Die Klassengesellschaft im Film "Titanic" scheint arg romantisiert: Oben auf dem teuren Erste-Klasse-Deck versuchen sich die Spitzen der Gesellschaft bei steifen Festen gegenseitig zu beeindrucken und die Töchter reich zu verheiraten. Unten in der dritten Klasse dagegen geht es rauer, aber herzlicher zu. Und natürlich wächst nur hier die wahre Liebe.
Bloß ein Hollywood-Klischee? Nicht ganz. Diesen Schluss legen jedenfalls neue Forschungsergebnisse nahe, die der Psychologe Dacher Keltner von der kalifornischen Universität Berkeley jetzt im Fachjournal "Current Directions in Psychological Science" zusammengefasst hat: Menschen aus den unteren Schichten sind großzügiger und erkennen auch besser, wie es anderen Menschen geht. Dabei hätten sie genügend Gründe, weniger an andere zu denken, argumentiert Keltner. Denn sie leben oft in schwierigen Verhältnissen, ihre persönlichen Beziehungen sind überdurchschnittlich stressig, und natürlich haben sie weniger abzugeben als Bessergestellte.

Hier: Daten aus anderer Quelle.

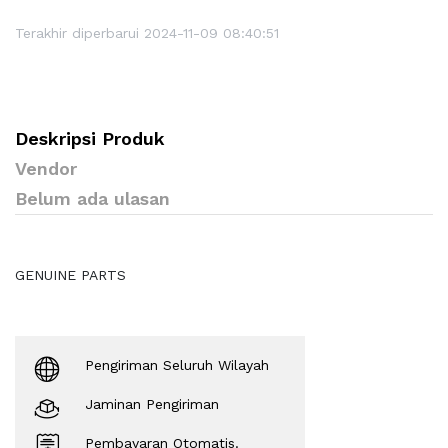
Terakhir diperbarui 2024-11-09 08:40:51
Deskripsi Produk
Vendor
Belum ada ulasan
GENUINE PARTS
Pengiriman Seluruh Wilayah
Jaminan Pengiriman
Pembayaran Otomatis.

Trotzdem sagen Arme, dass sie einen höheren Anteil ihres Einkommens spenden als Reiche. Anhand einer US-weiten Umfrage rechnete die Dachorganisation der amerikanischen Wohltätigkeitsverbände vor: Haushalte mit einem Jahreseinkommen von weniger als 25.000 Dollar spenden 4,2 Prozent ihres kümmerlichen Budgets, Reiche ab 100.000 Dollar aufwärts geben dagegen - jeweils nach Angaben Befragter - nur 2,7 Prozent ab.
Steuererklärungen bestätigen das Ergebnis
Ein ähnliches Bild ergab sich, als Wohltätigkeitsforscher der New-Tithing-Group aus San Francisco die Steuererklärungen von unter 35-Jährigen auswerteten. Diejenigen mit einem Jahreseinkommen von unter 200.000 Dollar spendeten 1,9 Prozent ihres Vermögens. Wer mehr kassierte, stiftete dagegen nur ein halbes Prozent. Das galt sogar für die jungen Großverdiener mit einem Jahresverdienst von mehr als zehn Millionen - neureiche Internet-Unternehmer scheinen nicht besonders spendabel zu sein.
Keltner und seine Kollegen haben sich diese merkwürdige Verteilung der Großzügigkeit im psychologischen Labor genauer angesehen. Einmal ließen sie Studenten das sogenannte Diktator-Spiel spielen. Es geht ganz einfach: Die Versuchsperson erhält zehn Spielpunkte, die hinterher in Geld getauscht werden. Die soll sie mit einem Partner teilen, den sie nie kennenlernen wird (und der in Wirklichkeit gar nicht existiert). Einen Grund zum Abgeben gibt es nicht - außer dem Gerechtigkeitsgefühl des Probanden. Das übliche Ergebnis des Spiels: Teilnehmer, die sich selbst auf der sozialen Stufenleiter tiefer einstufen, teilen fairer.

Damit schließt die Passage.